Social wellness is now receiving greater focus and emphasis from the medical community. It is a critical aspect of overall health. Through research and focus groups that we’ve conducted with people with diabetes, we’ve heard time after time the critical nature of fostering a genuine connection with others with a lived experience. Strong and healthy social connections and networks are associated with the following:

  • blood pressure and heart rate that respond better to stress 
  • a healthier endocrine system  
  • enhanced immune system’s ability to fight off infection 
  • a more positive outlook on life
  • longevity

In the quest to help people with diabetes be their healthiest self, here are 2 strategies for improving social wellness that you may want to explore with your clients::

Strategy 1- Make Connections. Come alongside your clients to identify ways to find new social connections, particularly in these socially distanced days. Here’s a few ideas: 

  • Join an online group focused on an interest or hobby, such as painting, great hiking spots, or an online book club. 
  • Expand horizons by taking virtual music lessons, using a cooking app to learn how to make new recipes, or finding a recipe that you can prepare on zoom simultaneously with a friend.
  • Participate in a neighborhood event, such as a driveway happy hour with neighbors sitting in their own driveways, or walk by “concerts” where musically talented neighbors have mini “concerts” in their front yard or on their balcony.
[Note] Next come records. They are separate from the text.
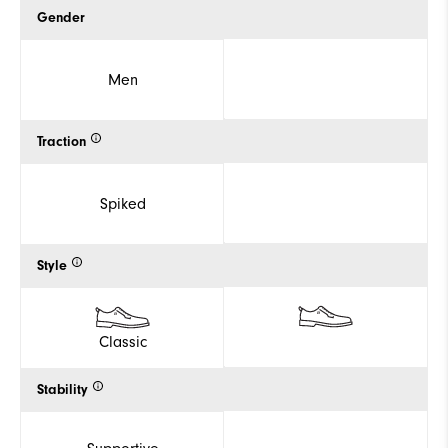
Gender
Men
Traction
Spiked
Style
Classic
Stability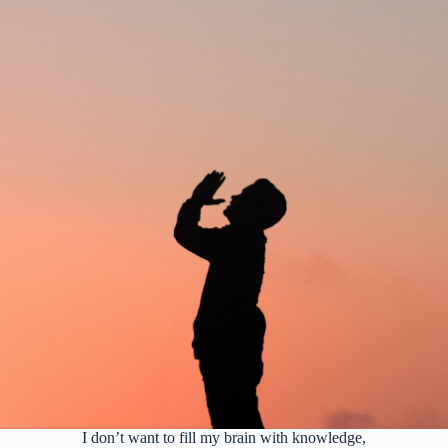
I don’t want to fill my brain with knowledge,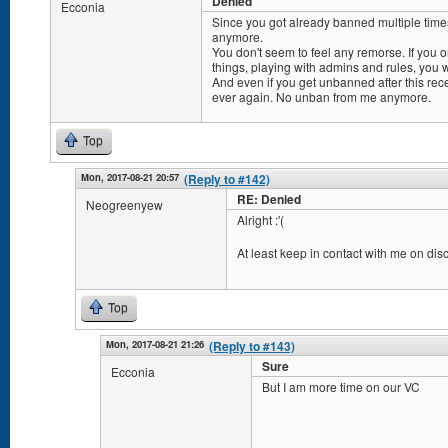
Denied
Ecconia
Since you got already banned multiple times
anymore.
You don't seem to feel any remorse. If you o
things, playing with admins and rules, you w
And even if you get unbanned after this rec
ever again. No unban from me anymore.
Top
Mon, 2017-08-21 20:57
(Reply to #142)
RE: Denied
Neogreenyew
Alright :'(
At least keep in contact with me on dis
Top
Mon, 2017-08-21 21:26
(Reply to #143)
Sure
Ecconia
But I am more time on our VC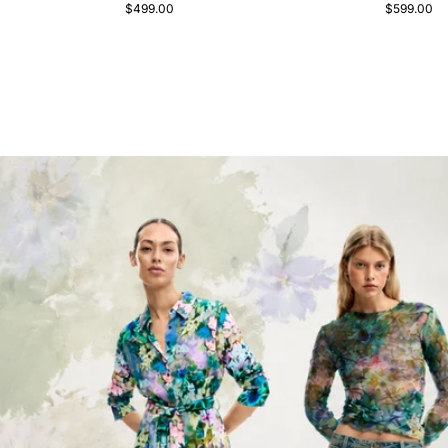
$499.00
$599.00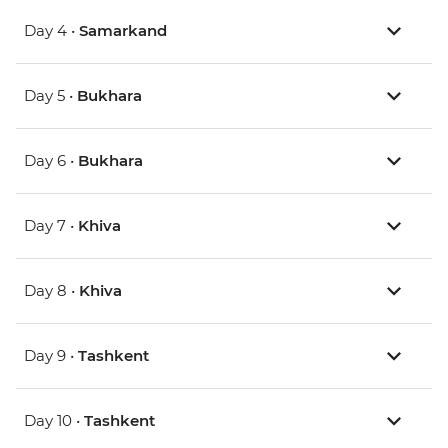
Day 4 •
Samarkand
Day 5 •
Bukhara
Day 6 •
Bukhara
Day 7 •
Khiva
Day 8 •
Khiva
Day 9 •
Tashkent
Day 10 •
Tashkent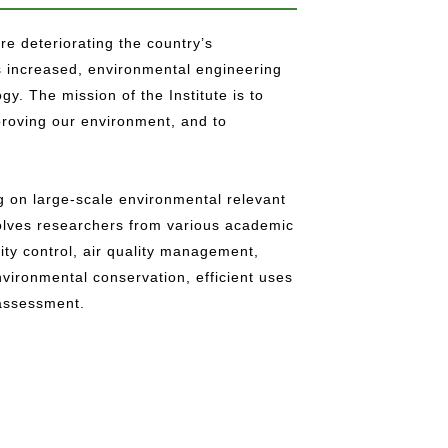
e deteriorating the country’s
 increased, environmental engineering
y. The mission of the Institute is to
roving our environment, and to
g on large-scale environmental relevant
volves researchers from various academic
ity control, air quality management,
ironmental conservation, efficient uses
 assessment.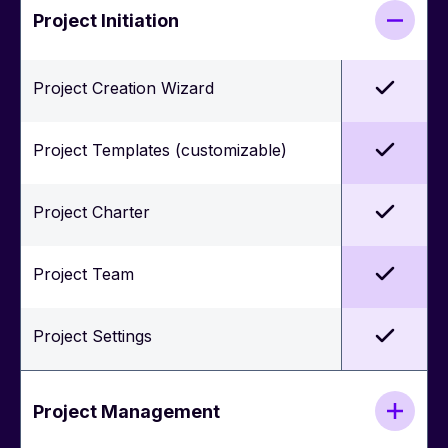
Project Initiation
Project Creation Wizard
Project Templates (customizable)
Project Charter
Project Team
Project Settings
Project Management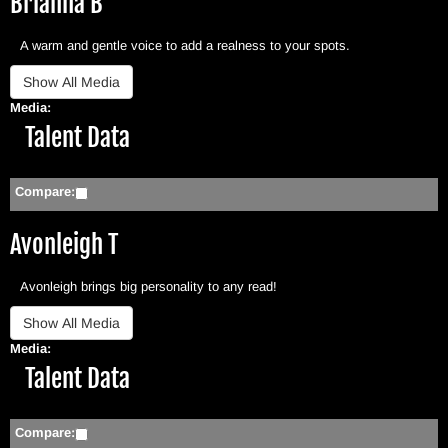
Brianna B
A warm and gentle voice to add a realness to your spots.
Media:
Hide
Talent Data
Compare:
Avonleigh T
Avonleigh brings big personality to any read!
Media:
Hide
Talent Data
Compare: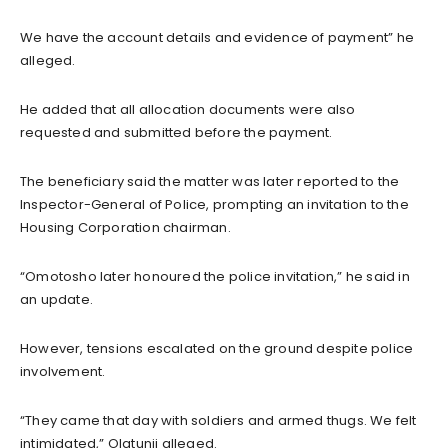
We have the account details and evidence of payment” he
alleged.
He added that all allocation documents were also
requested and submitted before the payment.
The beneficiary said the matter was later reported to the
Inspector-General of Police, prompting an invitation to the
Housing Corporation chairman.
“Omotosho later honoured the police invitation,” he said in
an update.
However, tensions escalated on the ground despite police
involvement.
“They came that day with soldiers and armed thugs. We felt
intimidated,” Olatunji alleged.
Strategy 2 – Build Healthy Relationships. Making connections doesn’t mean one has arrived. Relationships require work and nurturing to build strong bonds. Here are a few areas you can explore with your clients: 

  • Share feelings honestly and respectfully
  • Ask for what you need from others
  • Be caring and empathetic
  • Decide what you are and aren’t willing to do
  • When compromise is needed, try to find a compromise that works for all involved


Each week we offer a solution-focused challenge that can help evolve care and education in a solution-focused manner. Here’s this week’s challenge: Consider asking some of the following questions the next time you engage with your clients to help identify their existing resources to move towards social wellness.

  1. What do you do for fun?
  2. Who do you enjoy spending time with? What makes that time enjoyable?
  3. How do you show the people in your life that you care for them?
  4. What would the closest person to you say is their favorite thing about you?
  5. What are you most proud of about yourself?